Now, Clark contributes articles on children's literature to The Chronicle of Higher Education and scholarly journals such as New Literary History. She also co-edited "Little Women" and the Feminist Imagination with Janice M. Alberghene; and Girls, Boys, Books, Toys: Gender in Children's Literature and Culture with Margaret R. Higonnet.

Clark's current research focuses on the relationship between feminist theory and criticism of children's literature and what status the academy assigned children's literature in the 19th and 20th centuries. And her collaboration with students includes looks at writer's block and the proliferation of romance novels and what this suggests about their readership, in addition to her work with students analyzing Alcott.

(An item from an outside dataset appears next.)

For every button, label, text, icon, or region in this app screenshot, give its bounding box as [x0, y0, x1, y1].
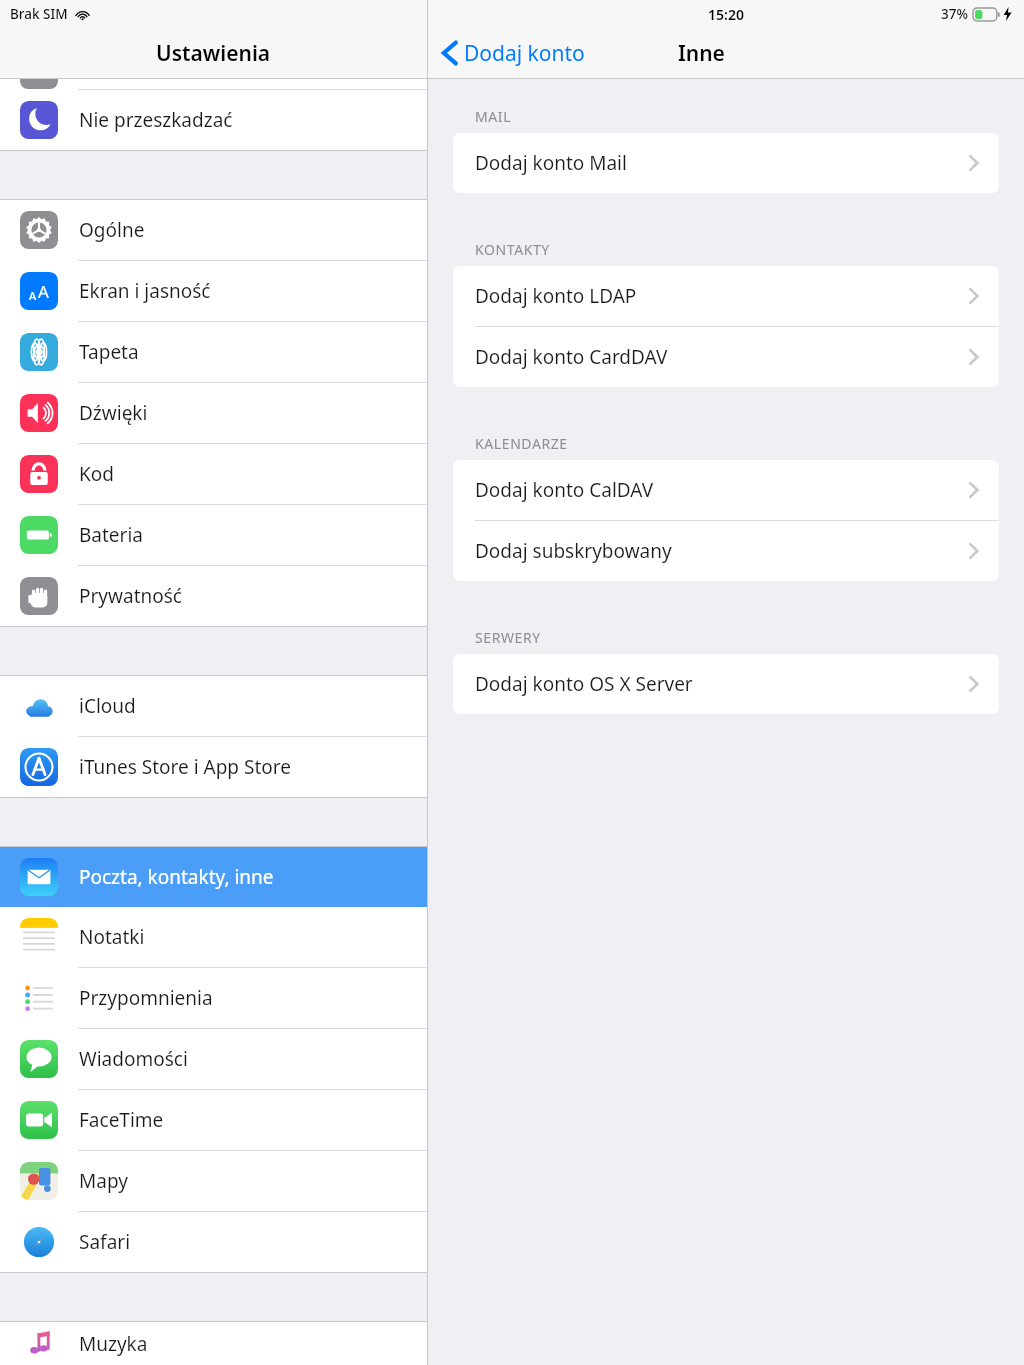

Clark is interested, she says, in the reception of children's literature and the reception of Alcott's work in particular. "There was not such a clear separation between literature for adults and children in the 19th century." The reputations of Alcott, Mark Twain and Frances Hodgson Burnett [^] author of Little Lord Fauntleroy -- are notable embodiments of this ambiguity.

Clark explains that many books traditionally considered children's literature were always widely read by adults. Some of these narratives, such as Alice in Wonderland, were also spun off into versions for the nursery set, altering the original into versions what Clark calls "twee" (British slang for overly cute, simplified and condescending).

"In my mind, what makes good children's literature is the same as what makes great adult literature: The work must be excellent in its own right, never condescend to the reader and raise interesting questions," Clark says.

"It must speak to children and their parents -- and also to the editors, publishers and sellers who first make it available."

Another question, according to Clark -- at least as provocative in relation to children's literature as it is in relation books for adults -- is how to read children's literature. The tenets of New Criticism, for example, ask that a narrative be read only for what is explicitly contained within it. Another approach, Reader Response, asks each reader to acknowledge personal experience and knowledge of the author's life and times.

In the case of revered children's author Michael Dorris -- accused of child molestation -- these intriguing questions are magnified. Should his well-loved story Morning Girl be forever tarnished because of his private, possibly unsavory, life?

Clark also correlates the rise of publishing houses seeking out highbrow children's literature to the genesis of Newbery Awards and Caldecott medals, which elevate books to best-seller lists. Also affecting the production and availability of children's literature is the demise of the independent bookseller (and the advent of amazon.com) -- and that libraries comprise a smaller-than-ever share of book-buyers.

Clark's predictions of what contemporary children's books will join classics from Lewis Caroll, Mark Twain, and Beatrix Potter?

"Certainly, Charlotte's Web (by E.B. White) and Where the Wild Things Are (by Maurice Sendak) will be on that shelf," Clark says.

"Children's literature is often looked down upon, especially in the academy," Clark says. "My mission is to reposition it, and get it the attention it deserves."